Keywords

1 Introduction

Social Networking Service (SNS) is very popular in our lives, with the development of information technology and mobile device such as smart phone. By using SNS, it is possible that user can share various information through their friends freely anywhere and anytime. From this reason, the information transmission between consumer on SNS is actively performed, and it sometimes affects the real world. Therefore, SNS have gotten a lot of attention in the business scene as a promotion and marketing tool in recent years [1, 2]. Furthermore, SNS is regarded as an important tool that make it possible to transmit information to many people efficiently in various industries such as retailers, EC sites, political activities and so on.

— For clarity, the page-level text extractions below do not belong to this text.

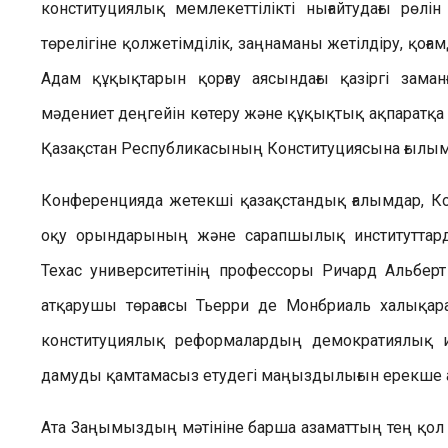
конституциялық мемлекеттілікті нығайтудағы рөл
төрелігіне қолжетімділік, заңнаманы жетілдіру, қоғ
Адам құқықтарын қорғау аясындағы қазіргі зама
мәдениет деңгейін көтеру және құқықтық ақпаратқа қ
Қазақстан Республикасының Конституциясына ғылым
Конференцияда жетекші қазақстандық ғалымдар, К
оқу орындарының және сарапшылық институттарды
Техас университетінің профессоры Ричард Альбер
атқарушы төрағасы Тьерри де Монбриаль халықара
конституциялық реформалардың демократиялық ин
дамуды қамтамасыз етудегі маңыздылығын ерекше ат
Ата Заңымыздың мәтініне барша азаматтың тең қол ж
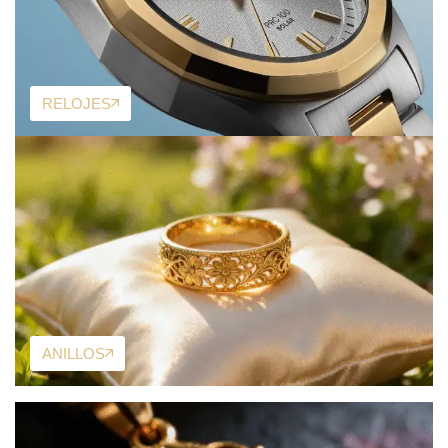
RELOJES
ANILLOS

Twitter is one of the most popular SNS in the world. By using Twitter, users can perform various actions such as “Tweet” and “Retweet”. Moreover, there are a variety of information such as user’s opinion and reputation on Twitter. Using Twitter or other SNS data including those information, we can elucidate various phenomenon occurring on Twitter (e.g. information diffusion and network of friendship between users). Therefore, there have been numerous research related to marketing activities using SNS data. To understand the user behavior on SNS, various researchers have applied studies [3,4,5]. In these studies, they targeted posts data about specific products or the structure of SNS itself and analyzed the SNS data. On the other hand, regarding the TV drama targeted in this research, it is inferred that there are various phenomenon caused by audience (such as post activity in real time of broadcasting time or the period from the episode to the next episode). Therefore, it can be said that elucidation of post activities on Twitter by audience is important analysis for the promotion strategies of TV drama.

2 Related Studies and Our Purpose

In this section, first, we introduce some related studies about SNS analysis. Next, we show the objective of this study.

Yang et al. [3] analyzed the information diffusion phenomenon on Twitter. Especially, they proposed model that able to capture the three main specifics of information diffusion (speed, scale and range) using survival analysis. As the result, they found that some specific of the tweets can predict the diffusion phenomenon. Matsumura et al. [4] proposed an influence diffusion model that express how articles and words were diffused. As the result, using the above model, they identified influencer who post information that gets interest of others and words reflecting consumer insights. Matsuo et al. [5] investigated the network structure of the user networks created on the largest SNS site in Japan. Moreover, they confirmed the structure of the community formed by the relationship of users on the network.

In this study, we focus on Twitter data and attempt to evaluate the network structure among users using similarity of posts. For the analysis, we used tweet data posted about four Japanese TV drama. The information about TV drama are frequently posted on Twitter by audience, and its contents are various (e.g. contents about story, actor or actress, etc.). Focusing on its situation, we also try to evaluate the users’ interest to post categories by dividing the user network into several communities and comparing network indexes. From these results, it is possible to identify the post category that is easy to get interest among users, and it is expected to obtain a useful suggestion for the promotion strategy performed by the TV drama production company.

3 Data Summary

We targeted four titles of Japanese TV drama and collected tweets data posted about these titles. In this study, we selected these four titles based on broadcasting period and evaluation by ranking site. We used hashtags and keywords (drama titles) and collected the data by using the application programing interface (API) of Twitter. Consequently, we collected about 577,000 tweets in total. These tweet data were posted during broadcasting period of each TV drama and include User ID, tweet date and time, tweet text, the number of favorite and Retweets and so on. Summary (e.g. broadcast period (time zone: JST) and category of each title) of targeted TV drama and collected tweets data are shown Tables 1, 2 and 3.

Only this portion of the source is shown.